More than two dozen fossil executives played a key role in rewriting the Christy Clark government’s climate “action” plan during three months of closed-door meetings, some of them hosted at the Calgary boardroom of the Canadian Association of Petroleum Producers (CAPP), according to documents released to the Corporate Mapping Project under access to information laws.
Dubbed the “climate procrastination plan” after Clark released it on a quiet Friday afternoon in August 2016, the revision failed to fully adopt any of the recommendations of the high-powered Climate Leadership Team the premier had appointed to advise her on the plan.
In the lead-up to the announcement, the B.C.-based Dogwood Initiative suggested fossil donations might be behind Clark’s apparent aversion to climate action. Now, the Corporate Mapping Project and DeSmog Canada have co-published a more in-depth analysis of the chain of events.

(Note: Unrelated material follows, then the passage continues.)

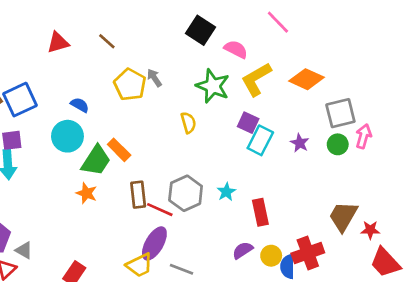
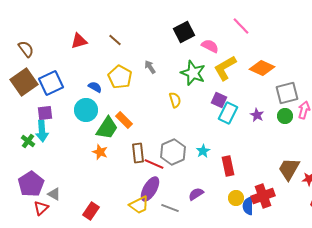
black square: (201, 30) -> (184, 32), turned 30
yellow pentagon: (130, 85) -> (120, 77), moved
purple semicircle: (243, 250) -> (196, 194), moved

The province released the 17-member Leadership Team’s recommendation in fall 2015, in time for Clark to “head off to Paris for the December 2015 UN climate talks cloaked in the mantle of climate ‘leadership,’ after four years of near-total inaction by her government,” write analysts Shannon Daub and Zoë Yunker. But “while the Paris talks were under way, the government launched a closed-door, three-month-long process to work jointly with the oil and gas industry to revise and rewrite the Climate Leadership Team recommendations.”

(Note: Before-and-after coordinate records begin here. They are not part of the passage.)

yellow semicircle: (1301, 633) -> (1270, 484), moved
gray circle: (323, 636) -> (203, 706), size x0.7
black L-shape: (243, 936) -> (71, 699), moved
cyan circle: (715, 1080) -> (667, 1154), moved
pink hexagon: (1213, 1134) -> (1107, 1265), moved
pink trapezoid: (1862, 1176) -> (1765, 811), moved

The five rounds of working group sessions covered the carbon tax, methane and fugitive emissions, and electrification. Discussions with fossil representatives were led by the province’s natural gas development ministry, “not the Climate Action Secretariat, which coordinated the Climate Leadership Team (and, as far as the public knew, was the lead government agency working on the plan),” the Mapping Project notes. “Notably, most of these B.C. government-organized meetings took place not in B.C., but in Calgary—specifically in the boardroom of the most powerful fossil fuel lobby group in the country,” CAPP.
“It’s shocking,” said climate hawk Tzeporah Berman, a York University adjunct professor and Leadership Team member. “These documents show the Liberal government had allowed the oil and gas industry to control the development of climate policy in our province.”

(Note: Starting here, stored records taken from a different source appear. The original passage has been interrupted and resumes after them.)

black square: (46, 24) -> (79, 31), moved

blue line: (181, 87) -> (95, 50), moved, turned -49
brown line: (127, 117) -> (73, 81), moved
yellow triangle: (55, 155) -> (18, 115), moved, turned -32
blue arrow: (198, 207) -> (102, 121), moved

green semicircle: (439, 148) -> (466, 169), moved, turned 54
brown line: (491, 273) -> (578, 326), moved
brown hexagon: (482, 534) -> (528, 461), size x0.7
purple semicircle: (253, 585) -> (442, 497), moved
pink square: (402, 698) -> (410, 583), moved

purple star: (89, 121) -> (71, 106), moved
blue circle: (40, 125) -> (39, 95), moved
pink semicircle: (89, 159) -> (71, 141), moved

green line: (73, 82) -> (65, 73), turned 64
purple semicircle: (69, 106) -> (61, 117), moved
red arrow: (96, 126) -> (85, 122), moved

“The fact that Christy Clark’s government created a climate plan that didn’t adopt even one of the Climate Leadership Team recommendations really says it all,” added Clean Energy Canada Executive Director Merran Smith.
“Of course it’s important for all industries to have the ability to comment on the impact of climate policy,” B.C. Environment Minister George Heyman told National Observer. “But we have to be fair and open and transparent to all people of all sectors,” in a manner that “doesn’t give preference or special access to any group.”
CAPP’s vice president of Western Canada operations, Brad Herald, countered that the organization hadn’t been invited to the original Leadership Team. “We represent the oil and gas sector in Canada and we are more than happy to offer our input in the process,” he said. “We pushed hard and said, ‘Let’s get details on this as quickly as possible.'”
But the Corporate Mapping Project report suggests influence that went far beyond input.
“Most troubling of all is that this was much more than a ‘consultation’ process,” Daub and Yunker report. “The documents obtained make it clear that in fact the process constituted an invitation to the country’s most powerful oil and gas companies to shape both the substance and language of B.C.’s next climate plan.”
In what the analysts call a “stunning example of institutional corruption”, the meetings didn’t even have to be reported under the province’s Lobbyist Registration Act, since they were held at the invitation of public officials. But “no other sector—environmental organizations, First Nations—could even dream of this kind of access.”
The new provincial government in B.C. “has committed to more ambitious climate policies than what the previous Liberal government outlined in its non-plan last year,” Daub and Yunker note. “But with the fossil fuel industry accustomed to putting pen to paper on policy and regulation, a great deal of political will is required to move forward. And that ban on corporate donations to political parties? It can’t come soon enough.”